The total cost of traversing Cambodia using buses was USD 58.33 per person.
Money Saving Tips – Try to buy bus tickets directly from the company. There are only a few reputable bus companies in Cambodia (Capital Tours, Mekong Express, Sorya) – travel agencies and guesthouses all sell their tickets, but with a commission tacked on. You will get identical tickets from the company (if anything, more reliable) for less by spending a little more effort.
Entertainment & Tours
Most sights in Cambodia had entrance fees, except the beaches and a few monuments. There was also a difference between the fee for locals vs. foreigners that was always clearly indicated.
- National Cambodian Museum (Phnom Penh) – Entrance fee USD 5.00 per person
A great place to introduce and immerse yourself in Khmer history, the National Cambodian Museum presented a varied collection of Khmer art and religious artifacts.

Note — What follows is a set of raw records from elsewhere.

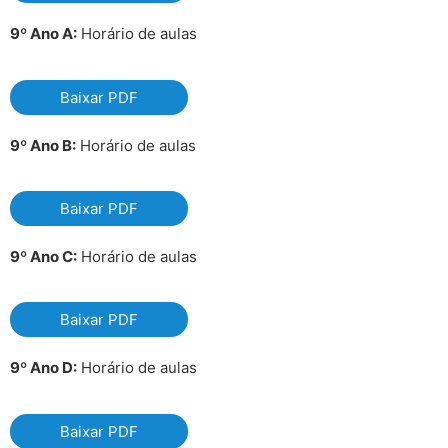
9º Ano A:
Horário de aulas
Baixar PDF
9º Ano B:
Horário de aulas
Baixar PDF
9º Ano C:
Horário de aulas
Baixar PDF
9º Ano D:
Horário de aulas
Baixar PDF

The building itself was also beautiful and the inner garden magnificent.
- Royal Palace (Phnom Penh) – Entrance fee USD 6.50 per person
A must-see in Phnom Penh, the Royal Palace still retains the splendor of what was once one of the richest kingdoms on earth.
- Wat Phnom (Phnom Penh) – Entrance fee USD 1.00 per person
Not worth the price. Visit just the square and surrounding areas of the temple. People in the park will try to make you pay the entrance fee, but just walk away and ignore them. A scammy sign with the required fee for foreigners is placed on the stairs to the top, with even scammier people sitting by it. Don’t bother going up, you wouldn’t miss much. If you’re lucky, the monkeys will be around!
- Cheung-Ek Killing Fields (Phnom Penh) – Entrance fee USD 3.00 per person
It’s so important to learn about the atrocities that happened in Cambodia during the Khmer Rouge regime, the Cheung-Ek killing fields were far from the city and required some sort of transportation to get there. An audio tour was available for USD 3.00 in addition to the USD 3.00 entrance fee (audio tour is highly recommended!).
- Tuol Sleng, S-21 (Phnom Penh) – Entrance fee USD 3.00 per person
If you don’t want to make a trip outside of town to the Cheung-Ek killing fields, you should at least visit Tuol Sleng in the middle of Phnom Penh.
- Angkor Archaeological Park (Siem Reap) – 3-Day Park Pass for USD 40.00 per person
The highlight of Cambodia and our trip so far, Angkor Archaeological Park is more than worth the USD 40 we paid for a 3-day pass. Other available pass options were: 1-day (USD 20) and 7-day (USD 60). Passes are personalized and checked regularly, so don’t lose them!
- Bamboo Train (Battambang) – Entrance fee USD 5.00 per person
This attraction has been on the edge of extinction for quite a while now, since the railroad will be used for actual trains. While it was fun and pretty strange, I’m not sure if it is worth the price you pay for it.
- Wat Banan, Phnom Sampeou (Battambang) – Entrance fee USD 3.00 per person
Nice attractions on the outskirts of Battambang, and a great deal for USD 3 per person. You can see the whole countryside from the top of the Sampeou mountain, as well as visit the dark killing caves.
We had some considerable miscellaneous expenses in Cambodia.
- Visa on arrival fee – USD 35.00 per person
The visa fee recently increased to USD 30.00 (tourist visa) and USD 35.00 (ordinary visa). We are still unsure if we got scammed or not because we paid USD 35.00 for an ordinary visa, but all we needed was a tourist visa.
- Bas-relief painting – USD 20.00
As our souvenir from Cambodia, we got a bas-relief painting while visiting Angkor Wat. The original quoted price was USD 40.00, but we managed to haggle it down to USD 20.00.
- 30-day + 2.5 GB SIM Card – USD 7.00
The best SIM card deal we had on our trip so far, we got this package with Cellcard, a major provider in Cambodia. Signal was decent, at least in the main cities we visited.
All other items, such as laundry, haircuts, clothing, etc. summed up to USD 37.88.
We got a lot for our buck in Cambodia and we still stayed within budget! I did not expect Cambodia to be cheaper than Vietnam, but considering the number of tours we took in Vietnam, this makes sense. Our cheapest country yet!